Same method of logging the logs can be followed. But since there are a concurrent transactions, order
and time of each transaction makes a great difference. Failing to maintain the order of transaction will
lead to wrong data while recovering. Also, transactions may have number of steps. Maintaining the log
for each step will increase the log file size. Again it will become an overhead to maintain a log file along
with these transactions. In addition performing redo operation is also an overhead because it is
executing the executed transaction again and again. It is not actually necessary. So our goal here
should be small log file with easy recovery of data in case of failure. To handle this
situation Checkpoints are introduced during the transaction.
Checkpoint acts like a bookmark. During the execution of transaction, such checkpoints are marked
and transaction is executed. The log files will be created as usual with the steps of transactions. When
it reaches the checkpoint, the transaction will be updated into database and all the logs till that point
will be removed from file. Log files then are updated with new steps of transaction till next checkpoint
and so on. Here care should be taken to create a checkpoint because, if any checkpoints are created
before any transaction is complete fully, and data is updated to database, it will not meet the purpose
of the log file and checkpoint. If checkpoints are created when each transaction is complete or where
the database is at consistent state, then it will be useful.

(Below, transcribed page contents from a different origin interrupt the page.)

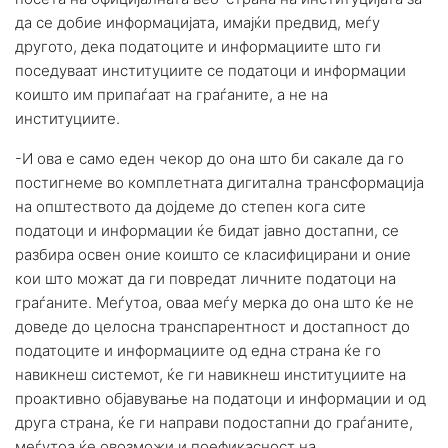
да се добие информацијата, имајќи предвид, меѓу
другото, дека податоците и информациите што ги
поседуваат институциите се податоци и информации
коишто им припаѓаат на граѓаните, а не на
институциите.
-И ова е само еден чекор до она што би сакале да го
постигнеме во комплетната дигитална трансформација
на општеството да дојдеме до степен кога сите
податоци и информации ќе бидат јавно достапни, се
разбира освен оние коишто се класифицирани и оние
кои што можат да ги повредат личните податоци на
граѓаните. Меѓутоа, оваа меѓу мерка до она што ќе не
доведе до целосна транспарентност и достапност до
податоците и информациите од една страна ќе го
навикнеш системот, ќе ги навикнеш институциите на
проактивно објавување на податоци и информации и од
друга страна, ќе ги направи подостапни до граѓаните,
меѓутоа ќе овозможи и поефикасност на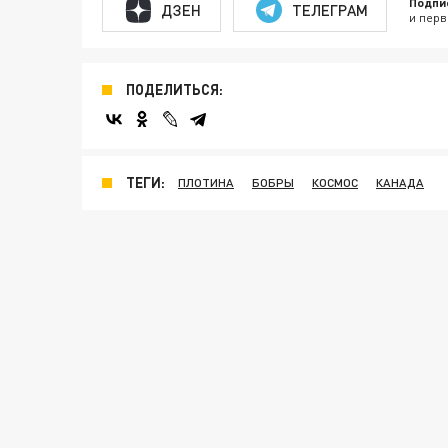
Подпи
ДЗЕН
ТЕЛЕГРАМ
и перв
ПОДЕЛИТЬСЯ:
ТЕГИ:
ПЛОТИНА
БОБРЫ
КОСМОС
КАНАДА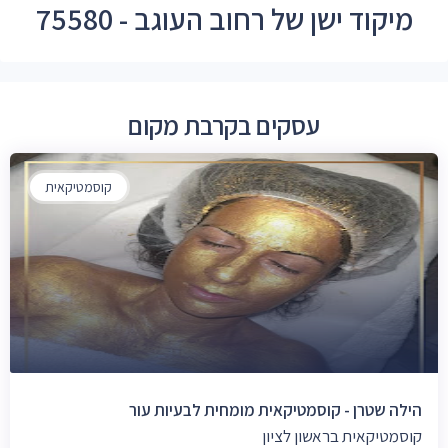
מיקוד ישן של רחוב העוגב - 75580
עסקים בקרבת מקום
קוסמטיקאית
הילה שטרן - קוסמטיקאית מומחית לבעיות עור
קוסמטיקאית בראשון לציון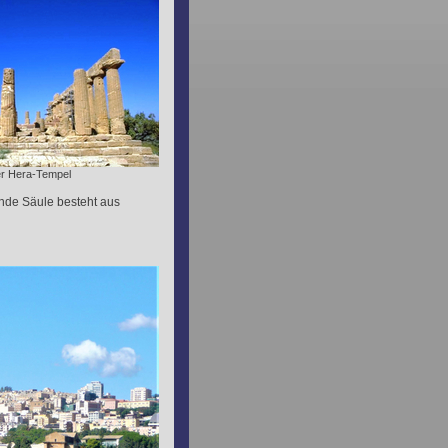
r Hera-Tempel
nde Säule besteht aus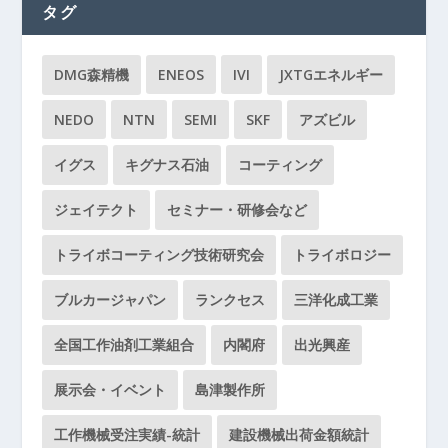
タグ
DMG森精機
ENEOS
IVI
JXTGエネルギー
NEDO
NTN
SEMI
SKF
アズビル
イグス
キグナス石油
コーティング
ジェイテクト
セミナー・研修会など
トライボコーティング技術研究会
トライボロジー
ブルカージャパン
ランクセス
三洋化成工業
全国工作油剤工業組合
内閣府
出光興産
展示会・イベント
島津製作所
工作機械受注実績-統計
建設機械出荷金額統計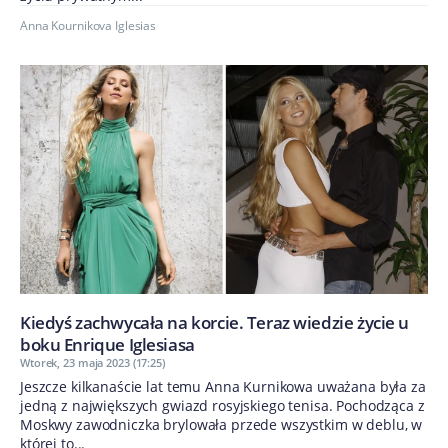
Anna Kournikova Iglesias
Kiedyś zachwycała na korcie. Teraz wiedzie życie u
boku Enrique Iglesiasa
Wtorek, 23 maja 2023 (17:25)
Jeszcze kilkanaście lat temu Anna Kurnikowa uważana była za
jedną z największych gwiazd rosyjskiego tenisa. Pochodząca z
Moskwy zawodniczka brylowała przede wszystkim w deblu, w
której to...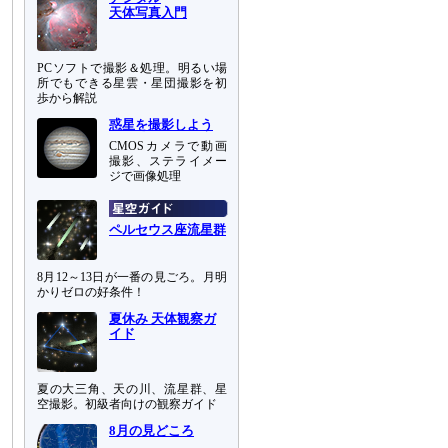
天体写真入門
PCソフトで撮影＆処理。明るい場
所でもできる星雲・星団撮影を初
歩から解説
惑星を撮影しよう
CMOSカメラで動画
撮影、ステライメー
ジで画像処理
ペルセウス座流星群
8月12～13日が一番の見ごろ。月明
かりゼロの好条件！
夏休み 天体観察ガ
イド
夏の大三角、天の川、流星群、星
空撮影。初級者向けの観察ガイド
8月の見どころ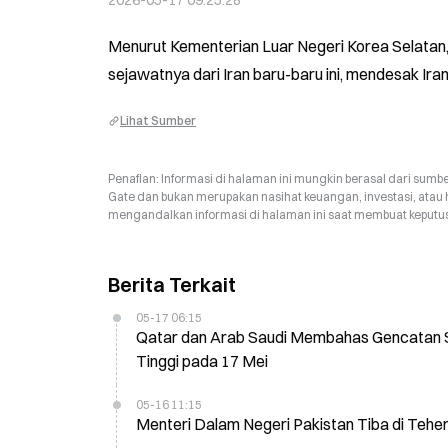
2026-05-17 09:25:28
Menurut Kementerian Luar Negeri Korea Selatan, 
sejawatnya dari Iran baru-baru ini, mendesak Ir
Lihat Sumber
Penafian: Informasi di halaman ini mungkin berasal dari sumbe
Gate dan bukan merupakan nasihat keuangan, investasi, atau 
mengandalkan informasi di halaman ini saat membuat keputusa
Berita Terkait
05-17 06:15
Qatar dan Arab Saudi Membahas Gencatan Sen
Tinggi pada 17 Mei
05-16 11:15
Menteri Dalam Negeri Pakistan Tiba di Tehe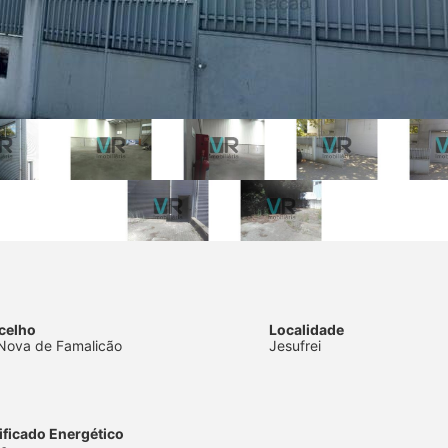
celho
Localidade
 Nova de Famalicão
Jesufrei
ificado Energético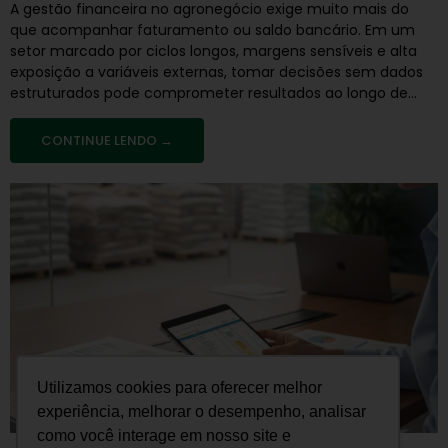
A gestão financeira no agronegócio exige muito mais do
que acompanhar faturamento ou saldo bancário. Em um
setor marcado por ciclos longos, margens sensíveis e alta
exposição a variáveis externas, tomar decisões sem dados
estruturados pode comprometer resultados ao longo de...
CONTINUE LENDO →
Utilizamos cookies para oferecer melhor
experiência, melhorar o desempenho, analisar
como você interage em nosso site e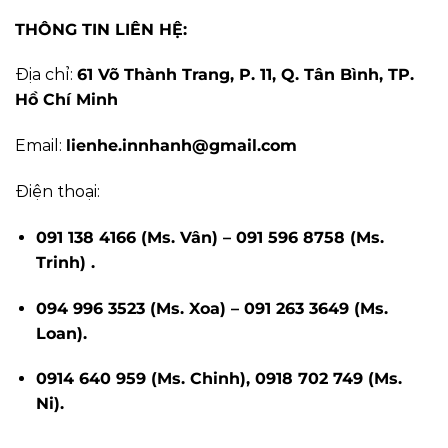
THÔNG TIN LIÊN HỆ:
Địa chỉ:
61 Võ Thành Trang, P. 11, Q. Tân Bình, TP.
Hồ Chí Minh
Email:
lienhe.innhanh@gmail.com
Điện thoại:
091 138 4166 (Ms. Vân) – 091 596 8758 (Ms.
Trinh) .
094 996 3523 (Ms. Xoa) – 091 263 3649 (Ms.
Loan).
0914 640 959 (Ms. Chinh), 0918 702 749 (Ms.
Ni).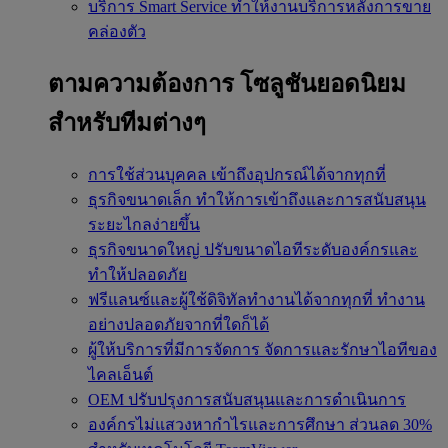
บริการ Smart Service
ทำให้งานบริการหลังการขาย
คล่องตัว
ตามความต้องการ
โซลูชันยอดนิยม
สำหรับทีมต่างๆ
การใช้ส่วนบุคคล
เข้าถึงอุปกรณ์ได้จากทุกที่
ธุรกิจขนาดเล็ก
ทำให้การเข้าถึงและการสนับสนุน
ระยะไกลง่ายขึ้น
ธุรกิจขนาดใหญ่
ปรับขนาดไอทีระดับองค์กรและ
ทำให้ปลอดภัย
ฟรีแลนซ์และผู้ใช้ดิจิทัลทำงานได้จากทุกที่
ทำงาน
อย่างปลอดภัยจากที่ใดก็ได้
ผู้ให้บริการที่มีการจัดการ
จัดการและรักษาไอทีของ
ไคลเอ็นต์
OEM
ปรับปรุงการสนับสนุนและการดำเนินการ
องค์กรไม่แสวงหากำไรและการศึกษา
ส่วนลด 30%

Suppose there are 4 concurrent transactions – T1, T2, T3 and T4. A checkpoint is added at the middle
of T1 and there is failure while executing T4. Let us see how a recovery system recovers the database
from this failure.
It starts reading the log files from the end to start, so that it can reverse the transactions. i.e.;
it reads log files from transaction T4 to T1.
Recovery system always maintains undo log and redo log. The log entries in the undo log will be
used to undo the transactions where as entries in the redo list will be re executed. The
transactions are put into redo list if it reads the log files with (<Tn, Start>, <Tn, Commit>)
or <Tn , Commit>. That means, it lists all the transactions that are fully complete into redo
list to re execute after the recovery. In above example, transactions T2 andT3 will have (<Tn,
Start>, <Tn, Commit>) in the log file. The transaction T1 will have only <Tn, Commit> in the
log file. This because, the transaction is committed after the checkpoint is crossed. Hence all
the logs with<Tn, Start>, are already written to the database and log file is removed for
those steps. Hence it puts T1, T2 and T3 into redo list.
The logs with only <Tn, Start> are put into undo list because they are not complete and can
lead to inconsistent state of DB. In above example T4 will be put into undo list since this
transaction is not yet complete and failed amid.
This is how a DBMS recovers the data in case concurrent transaction failure.